We also asked if there were any plans to ship a battery-powered unit (you know, in case of power failures), but the company seems to think that those overly concerned about outages could simply hook their Dropcams up to a UPS of some sort. After all, even a small USB battery pack could run one of these things for hours on end. You'll also notice that there's no way to set up text alerts; we're told that the outfit's relying heavily on email and push notifications in order to keep costs down, so make of that what you will. Other features en route? The ability to flip the view of the camera (enabling users to mount the camera sideways or upside-down), as well as an updated mobile app that'll support the capture of still frames.
Moreover, the cameras support night vision, digital zoom, encrypted video streams and DVR'ing of captures. Of course, only real-time viewing and email alerts are given out for free. $9.95 per month gets you cloud storage and seven days of DVR recording, while $29.95 per month adds the ability to record up to 30 days of full-motion HD video. At $149 a pop (shipping at the month's end), it's not as if these are cheap enough to be an impulse buy, but given just how simple they are to setup (and how easy they are to monitor), it's a highly recommended solution for those in the market.

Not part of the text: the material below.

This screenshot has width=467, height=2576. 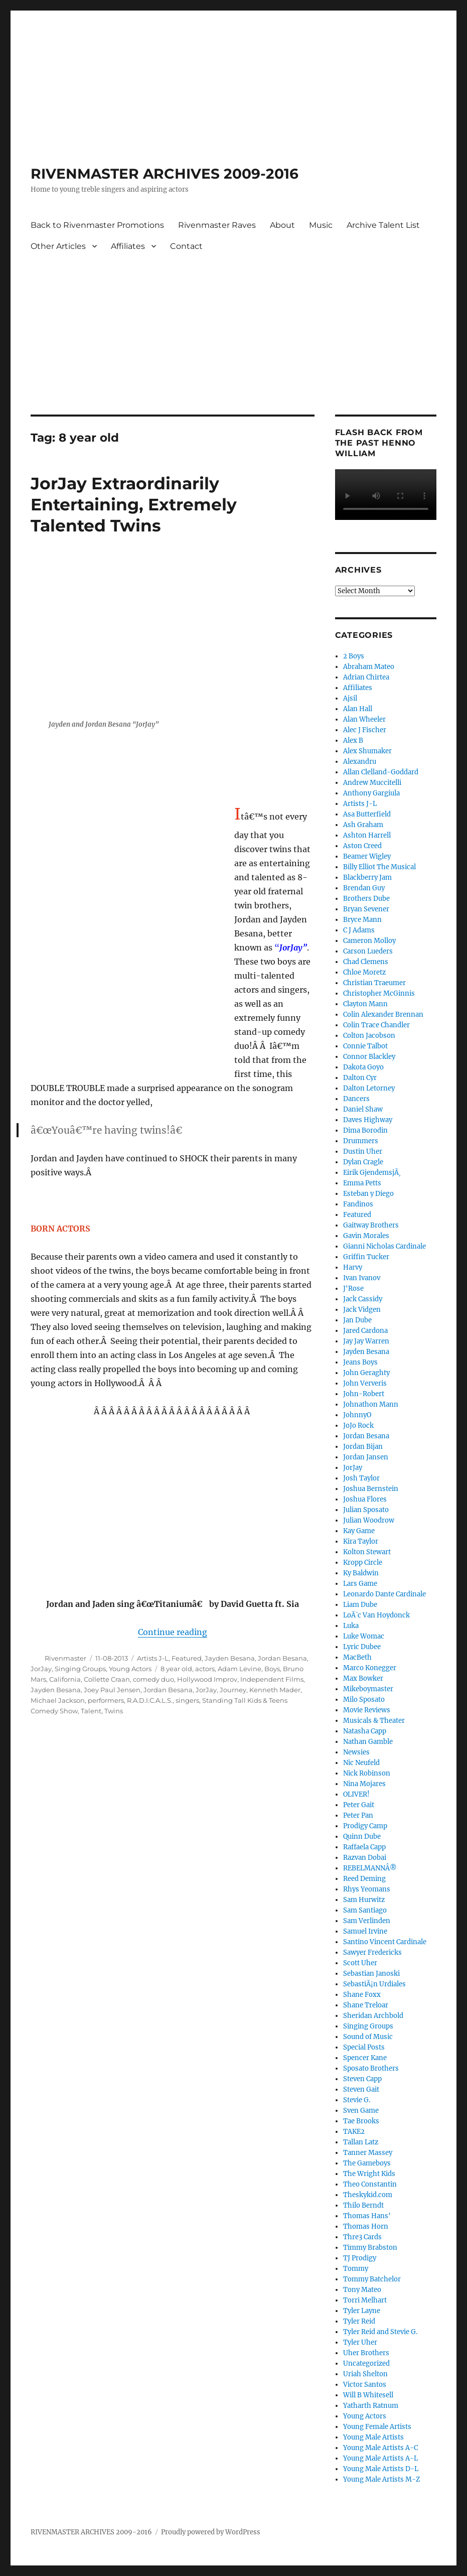 What do you see at coordinates (217, 225) in the screenshot?
I see `Rivenmaster Raves` at bounding box center [217, 225]. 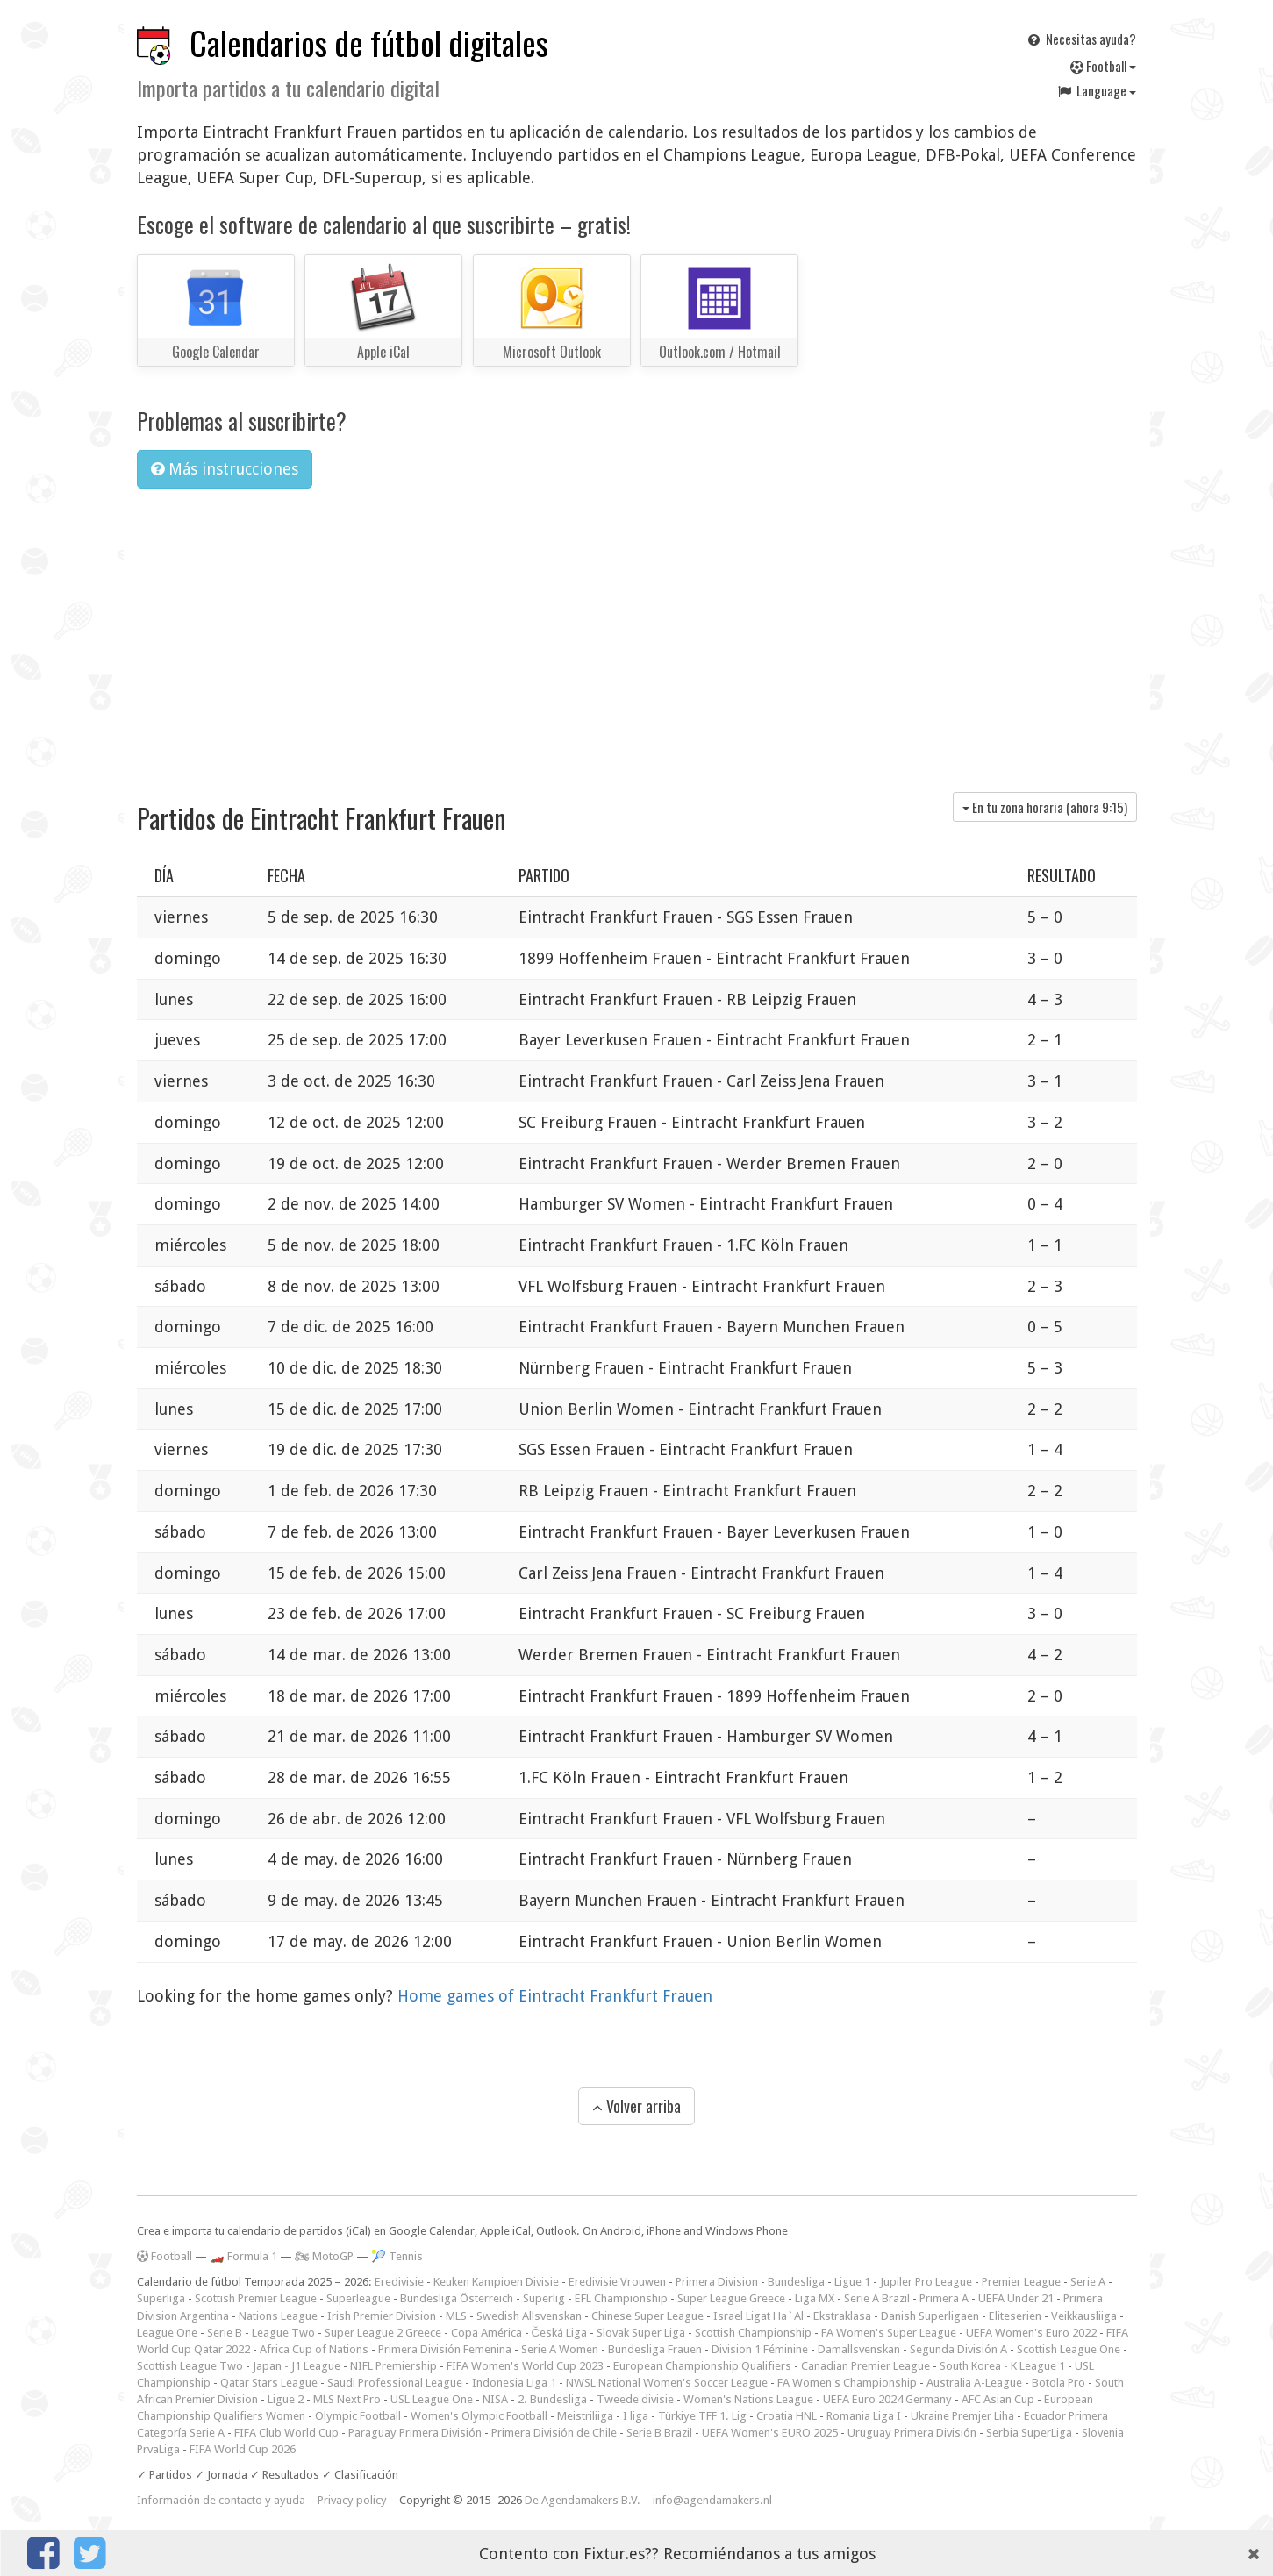 What do you see at coordinates (865, 2366) in the screenshot?
I see `Canadian Premier League` at bounding box center [865, 2366].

I'd also like to point out that I could never justify that monthly monitoring fee as a general consumer, but I had a seven-day trial just to see how it worked. I knew I'd have a repairman in while I was hundreds of miles away, and the motion detection + capture allowed me to see when he entered and ensure that he only touched the pipes he was supposed to. Call me crazy, but it's really nice to be able to visually confirm that invited guests don't leave with more than they came with. Combine that with LifeShield's line-by-line confirmation of which doors were opened and at what time, and I felt like I was actually at the repair from the other side of the state. It really boils down to how much value you place on peace of mind.